• The task: Read the records below and copy each line that contains "Piscine".
===== Records shown =====
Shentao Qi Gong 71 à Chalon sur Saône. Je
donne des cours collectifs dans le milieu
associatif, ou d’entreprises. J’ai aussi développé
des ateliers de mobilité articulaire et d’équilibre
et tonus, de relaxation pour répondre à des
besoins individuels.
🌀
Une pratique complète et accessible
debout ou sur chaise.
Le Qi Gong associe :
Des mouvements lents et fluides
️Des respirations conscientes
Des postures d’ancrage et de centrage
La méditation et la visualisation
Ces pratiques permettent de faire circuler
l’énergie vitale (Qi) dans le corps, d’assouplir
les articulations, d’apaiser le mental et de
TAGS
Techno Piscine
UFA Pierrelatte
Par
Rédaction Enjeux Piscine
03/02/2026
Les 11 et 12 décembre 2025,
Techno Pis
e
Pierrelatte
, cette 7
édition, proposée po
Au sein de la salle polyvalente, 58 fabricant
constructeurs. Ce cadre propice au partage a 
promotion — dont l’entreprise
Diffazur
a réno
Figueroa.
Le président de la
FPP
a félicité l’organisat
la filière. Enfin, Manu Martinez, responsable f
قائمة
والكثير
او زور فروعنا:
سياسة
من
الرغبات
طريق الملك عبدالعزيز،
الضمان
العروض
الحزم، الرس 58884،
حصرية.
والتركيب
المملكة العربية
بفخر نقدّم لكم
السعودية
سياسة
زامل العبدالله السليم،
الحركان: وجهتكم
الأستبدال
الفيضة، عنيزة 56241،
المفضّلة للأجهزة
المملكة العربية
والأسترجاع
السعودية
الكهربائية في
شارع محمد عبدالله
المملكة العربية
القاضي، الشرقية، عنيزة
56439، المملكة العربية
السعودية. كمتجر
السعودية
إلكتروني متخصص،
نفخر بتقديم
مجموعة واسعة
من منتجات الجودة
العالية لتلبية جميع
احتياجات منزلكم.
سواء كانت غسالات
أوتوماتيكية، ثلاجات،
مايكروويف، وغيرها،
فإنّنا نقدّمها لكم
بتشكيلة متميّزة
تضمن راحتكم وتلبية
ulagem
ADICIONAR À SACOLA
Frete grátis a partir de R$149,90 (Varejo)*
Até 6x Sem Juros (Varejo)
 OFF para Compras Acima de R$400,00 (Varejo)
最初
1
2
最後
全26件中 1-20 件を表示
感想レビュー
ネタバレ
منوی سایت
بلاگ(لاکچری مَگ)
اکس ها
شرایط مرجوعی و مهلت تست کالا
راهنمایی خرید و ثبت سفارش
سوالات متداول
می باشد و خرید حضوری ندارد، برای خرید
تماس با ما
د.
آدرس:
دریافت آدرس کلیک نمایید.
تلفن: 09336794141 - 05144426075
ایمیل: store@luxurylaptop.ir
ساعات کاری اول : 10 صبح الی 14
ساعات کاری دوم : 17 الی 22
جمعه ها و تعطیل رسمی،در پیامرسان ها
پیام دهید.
=====
===== Records shown =====
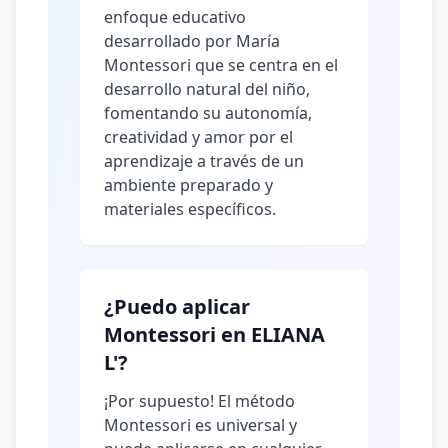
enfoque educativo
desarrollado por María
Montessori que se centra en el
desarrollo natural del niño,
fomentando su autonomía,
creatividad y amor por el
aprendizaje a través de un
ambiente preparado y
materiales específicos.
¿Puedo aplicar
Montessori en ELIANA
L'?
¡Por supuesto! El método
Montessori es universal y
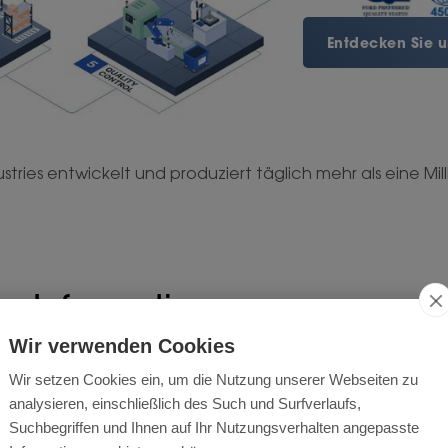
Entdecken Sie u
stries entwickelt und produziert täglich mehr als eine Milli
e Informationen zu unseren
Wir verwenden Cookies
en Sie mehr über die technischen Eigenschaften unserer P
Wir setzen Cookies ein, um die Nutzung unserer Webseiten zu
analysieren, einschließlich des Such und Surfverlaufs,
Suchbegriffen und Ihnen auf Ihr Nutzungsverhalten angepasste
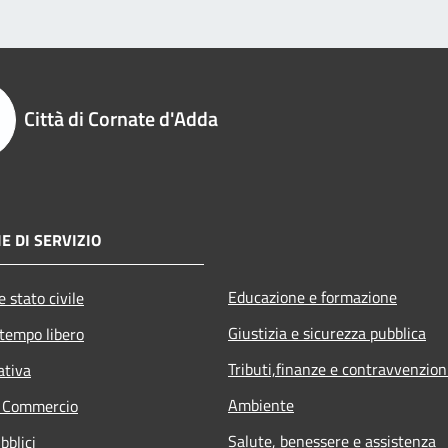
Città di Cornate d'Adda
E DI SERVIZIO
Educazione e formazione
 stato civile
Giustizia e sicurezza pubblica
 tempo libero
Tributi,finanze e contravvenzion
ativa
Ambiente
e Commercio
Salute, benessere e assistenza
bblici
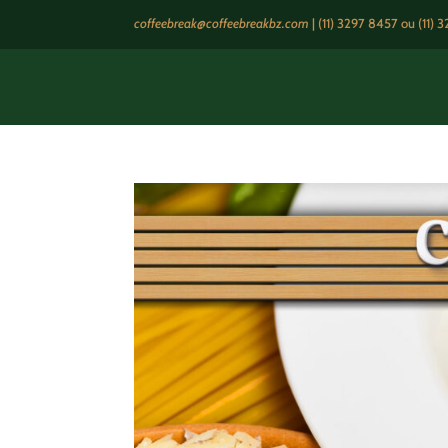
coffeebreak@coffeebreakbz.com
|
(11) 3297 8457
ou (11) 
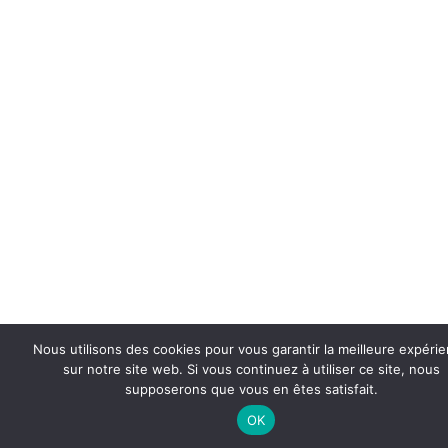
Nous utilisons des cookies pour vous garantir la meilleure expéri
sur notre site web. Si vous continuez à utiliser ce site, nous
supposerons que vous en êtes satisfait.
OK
=====
• The completed task:
Techno Piscine
Rédaction Enjeux Piscine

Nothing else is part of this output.